‘Unusual upsurge’ of invasive strep A resulted in 30 deaths, including 12 children

Past year saw cases running at 4.5 times normal rate as outbreak continued beyond traditional winter months

Thirty people have died, including 12 children, in an “unusual upsurge” of invasive strep A disease over the past year, according to a new report.

The number of invasive Group A Streptococcus (iGAS) cases has been running at 4.5 times the normal level since October 2022, with a higher than average proportion in children, the report by the Health Protection Surveillance Centre states.

This is the first time iGAS infections have surged outside the normal peak during the spring months. This may be partly due to the Covid-19 pandemic, which interrupted normal social mixing patterns, according to the HPSC.

“Reduced exposure to iGAS during the pandemic is likely to have contributed to increased susceptibility to infection in the general population, with particularly severe effects in the most vulnerable subjects,” it says.


There were 354 iGAS cases in the first six months of the year, compared with an average of 78 for the same period in the pre-pandemic years of 2017-19. A similar rise has been recorded in other European countries.

Infections started to ease off in late May but are still at a slightly higher level than would be expected for this time of year, the report says.

Children accounted for almost 40 per cent of the 480 cases recorded since October 2022, up from the previous average of 25 per cent. Ten of the children who died were aged under 10, and two were aged between 10 and 17 years.

A new case definition for the disease since last December has contributed to the rise in notifications, by leading to the reporting of an additional 19 per cent of cases.

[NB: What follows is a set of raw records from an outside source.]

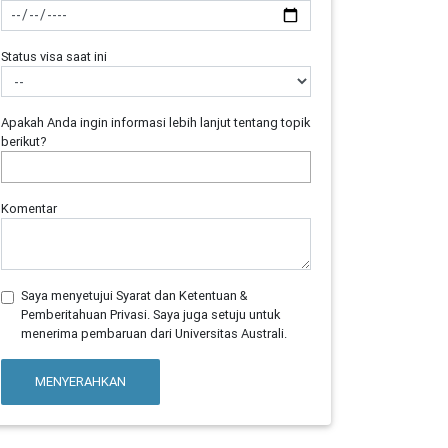
Status visa saat ini
Apakah Anda ingin informasi lebih lanjut tentang topik
berikut?
Komentar
Saya menyetujui Syarat dan Ketentuan &
Pemberitahuan Privasi. Saya juga setuju untuk
menerima pembaruan dari Universitas Australi.
MENYERAHKAN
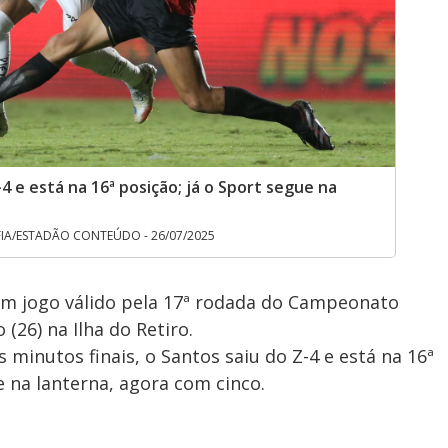
4 e está na 16ª posição; já o Sport segue na
IA/ESTADÃO CONTEÚDO - 26/07/2025
m jogo válido pela 17ª rodada do Campeonato
(26) na Ilha do Retiro.
 minutos finais, o Santos saiu do Z-4 e está na 16ª
 na lanterna, agora com cinco.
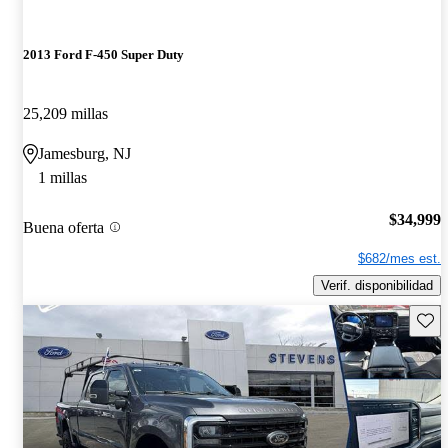
2013 Ford F-450 Super Duty
25,209 millas
Jamesburg, NJ
1 millas
$34,999
Buena oferta
$682/mes est.
Verif. disponibilidad
Guard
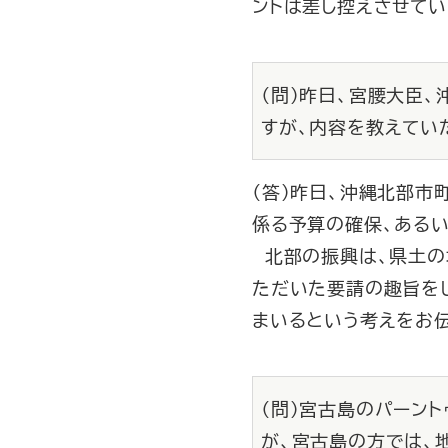
ントは差し控えさせてい
（問）昨日、宮腰大臣
すが、内容を教えてい
（答）昨日、沖縄北部市
係る予算の確保、ある
北部の振興は、県土の
ただいた要請の趣旨を
まいるという考えをお
（問）宮古島のパーン
が、宮古島の方では、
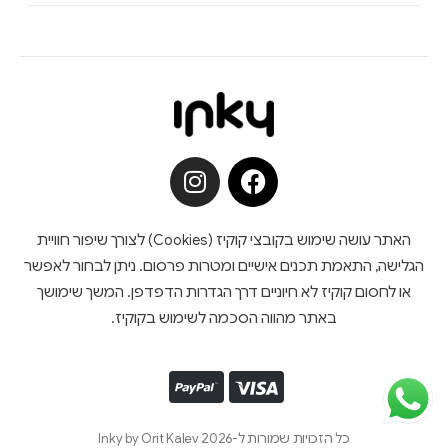
האתר עושה שימוש בקובצי קוקיז (Cookies) לצורך שיפור חוויית
הגלישה, התאמת תכנים אישיים ומטרות פרסום. ניתן לבחור לאפשר
או לחסום קוקיז לא חיוניים דרך הגדרות הדפדפן. המשך שימושך
באתר מהווה הסכמה לשימוש בקוקיז.
כל הזכויות שמורות ל-Inky by Orit Kalev 2026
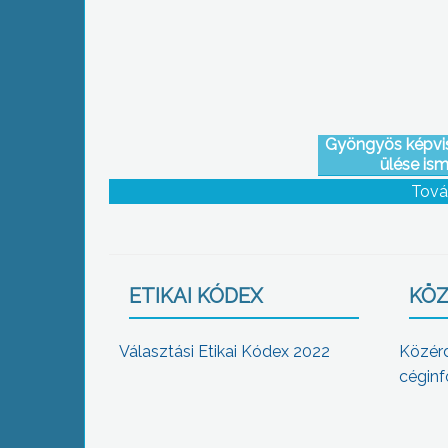
Gyöngyös képvise
ülése ism
Tová
ETIKAI KÓDEX
KÖZ
Választási Etikai Kódex 2022
Közér
céginf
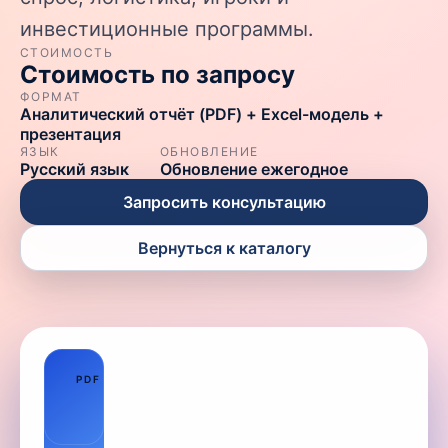
инвестиционные программы.
СТОИМОСТЬ
Стоимость по запросу
ФОРМАТ
Аналитический отчёт (PDF) + Excel-модель +
презентация
ЯЗЫК
ОБНОВЛЕНИЕ
Русский язык
Обновление ежегодное
Запросить консультацию
Вернуться к каталогу
01
PDF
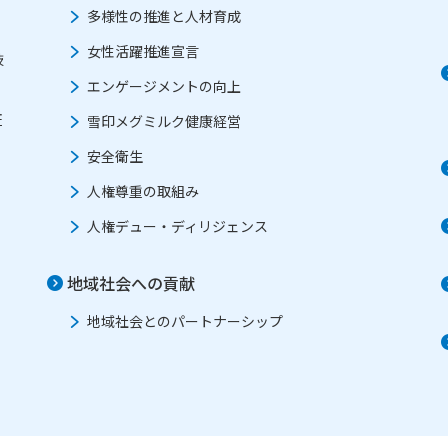
多様性の推進と人材育成
女性活躍推進宣言
肢
エンゲージメントの向上
証
雪印メグミルク健康経営
安全衛生
人権尊重の取組み
人権デュー・ディリジェンス
地域社会への貢献
地域社会とのパートナーシップ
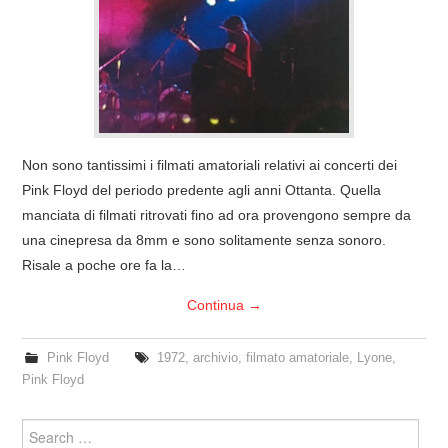
COVER & TRIBUTI
EVENTI
DISCOGRAFIA
Non sono tantissimi i filmati amatoriali relativi ai concerti dei
LINKS
Pink Floyd del periodo predente agli anni Ottanta. Quella
manciata di filmati ritrovati fino ad ora provengono sempre da
CONTATTI
una cinepresa da 8mm e sono solitamente senza sonoro.
Risale a poche ore fa la…
RELICS – SFALCI E RAMAGLIE
Continua
→
PINKFLOYDIANE
Pink Floyd
1972
,
archivio
,
filmato amatoriale
,
Lyone
,
Pink Floyd
POLICY/COOKIES
Search
for:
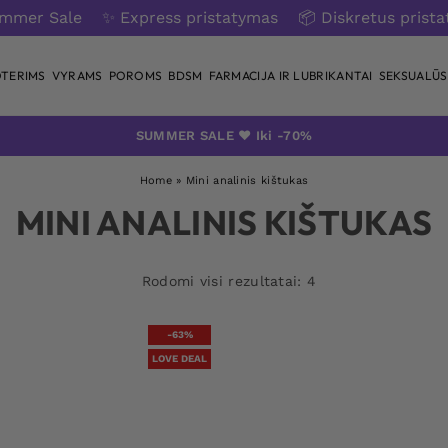
ummer Sale
✨ Express pristatymas
📦 Diskretus prist
TERIMS
VYRAMS
POROMS
BDSM
FARMACIJA IR LUBRIKANTAI
SEKSUALŪS 
SUMMER SALE ❤️ Iki -70%
Home
»
Mini analinis kištukas
MINI ANALINIS KIŠTUKAS
Rodomi visi rezultatai: 4
-63%
LOVE DEAL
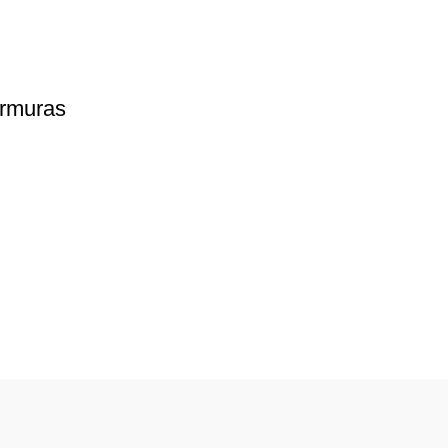
rmuras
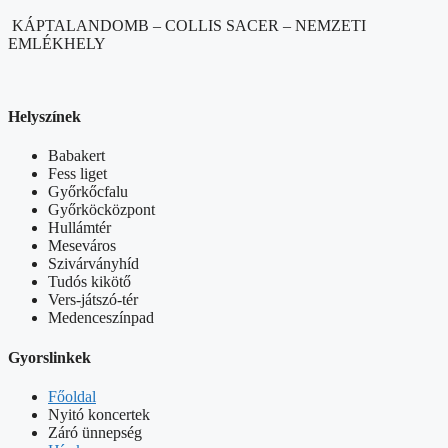
KÁPTALANDOMB – COLLIS SACER – NEMZETI
EMLÉKHELY
Helyszínek
Babakert
Fess liget
Győrkőcfalu
Győrköcközpont
Hullámtér
Meseváros
Szivárványhíd
Tudós kikötő
Vers-játszó-tér
Medenceszínpad
Gyorslinkek
Főoldal
Nyitó koncertek
Záró ünnepség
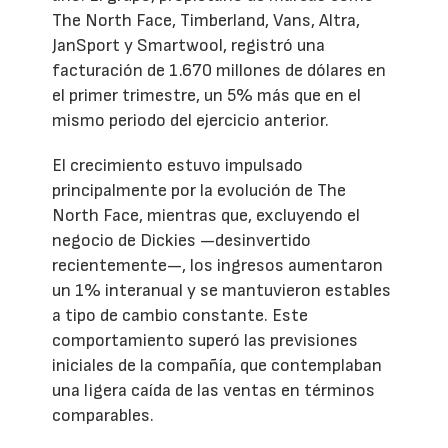
The North Face, Timberland, Vans, Altra,
JanSport y Smartwool, registró una
facturación de 1.670 millones de dólares en
el primer trimestre, un 5% más que en el
mismo periodo del ejercicio anterior.
El crecimiento estuvo impulsado
principalmente por la evolución de The
North Face, mientras que, excluyendo el
negocio de Dickies —desinvertido
recientemente—, los ingresos aumentaron
un 1% interanual y se mantuvieron estables
a tipo de cambio constante. Este
comportamiento superó las previsiones
iniciales de la compañía, que contemplaban
una ligera caída de las ventas en términos
comparables.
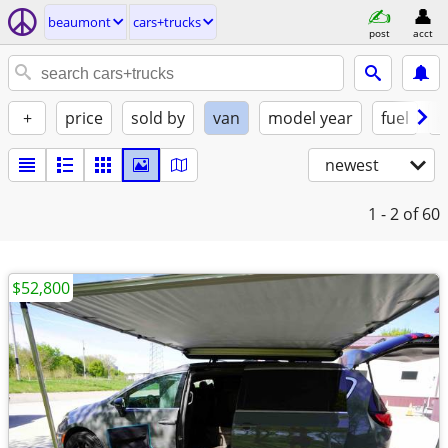
beaumont
cars+trucks
post
acct
+
price
sold by
van
model year
fuel
c
newest
1 - 2
of 60
$52,800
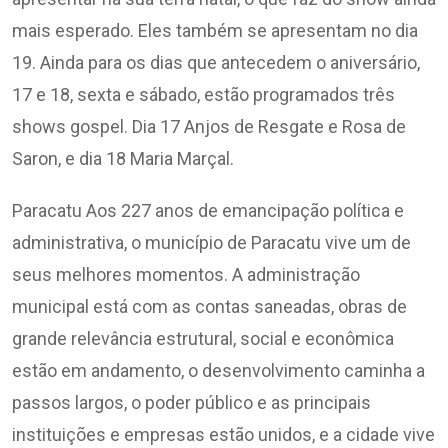
mais esperado. Eles também se apresentam no dia
19. Ainda para os dias que antecedem o aniversário,
17 e 18, sexta e sábado, estão programados três
shows gospel. Dia 17 Anjos de Resgate e Rosa de
Saron, e dia 18 Maria Marçal.
Paracatu Aos 227 anos de emancipação política e
administrativa, o município de Paracatu vive um de
seus melhores momentos. A administração
municipal está com as contas saneadas, obras de
grande relevância estrutural, social e econômica
estão em andamento, o desenvolvimento caminha a
passos largos, o poder público e as principais
instituições e empresas estão unidos, e a cidade vive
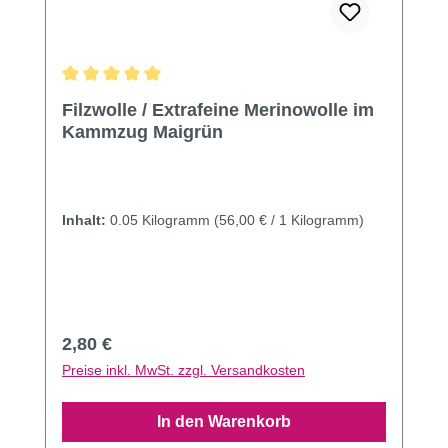
Durchschnittliche Bewertung von 5 von 5 Sternen
Filzwolle / Extrafeine Merinowolle im
Kammzug Maigrün
Inhalt:
0.05 Kilogramm
(56,00 € / 1 Kilogramm)
Regulärer Preis:
2,80 €
Preise inkl. MwSt. zzgl. Versandkosten
In den Warenkorb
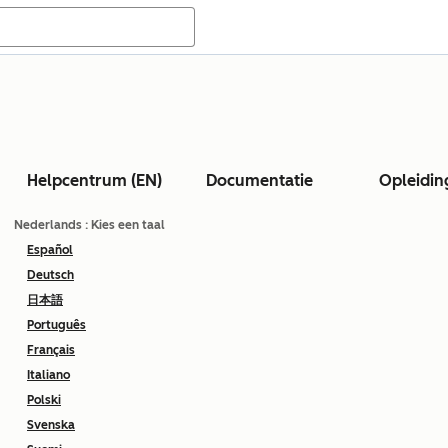
Helpcentrum (EN)
Documentatie
Opleidin
Nederlands
: Kies een taal
Español
Deutsch
日本語
Português
Français
Italiano
Polski
Svenska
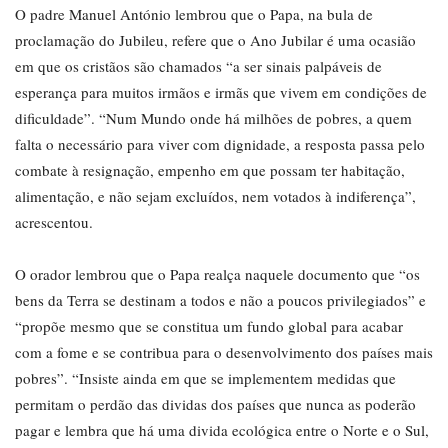
O padre Manuel António lembrou que o Papa, na bula de
proclamação do Jubileu, refere que o Ano Jubilar é uma ocasião
em que os cristãos são chamados “a ser sinais palpáveis de
esperança para muitos irmãos e irmãs que vivem em condições de
dificuldade”. “Num Mundo onde há milhões de pobres, a quem
falta o necessário para viver com dignidade, a resposta passa pelo
combate à resignação, empenho em que possam ter habitação,
alimentação, e não sejam excluídos, nem votados à indiferença”,
acrescentou.
O orador lembrou que o Papa realça naquele documento que “os
bens da Terra se destinam a todos e não a poucos privilegiados” e
“propõe mesmo que se constitua um fundo global para acabar
com a fome e se contribua para o desenvolvimento dos países mais
pobres”. “Insiste ainda em que se implementem medidas que
permitam o perdão das dividas dos países que nunca as poderão
pagar e lembra que há uma divida ecológica entre o Norte e o Sul,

The southwest was the worst affected HSE region, with an incidence almost twice the national average.

Flu and other respiratory diseases, and chickenpox, are known risk factors for iGAS. The first peak in iGAS infections last winter mirrored rises in Covid-19 and other respiratory ailments. Last iGAS peaks in children appear to relate to increases in chickenpox.

According to the report, 74 iGAS cases in children had chickenpox either as a co-infection or as a risk factor.

Group A streptococcus is a common bacteria, which many people carry harmlessly in their throats and on their skin. However, it can serious infection. The most serious form occurs when it becomes invasive, such as when it enters the lungs or bloodstream. In rare cases iGAS infections can be fatal.

A common presentation of strep A in children can be scarlet fever which causes symptoms such fever, a raised rash which can feel rough to the touch like sandpaper, sore throat, and a swollen tongue.

The first signs of scarlet fever can be flu-like symptoms, including a high temperature, a sore throat and swollen neck glands. A rash appears 12 to 48 hours later, first on chest and stomach and then spreading.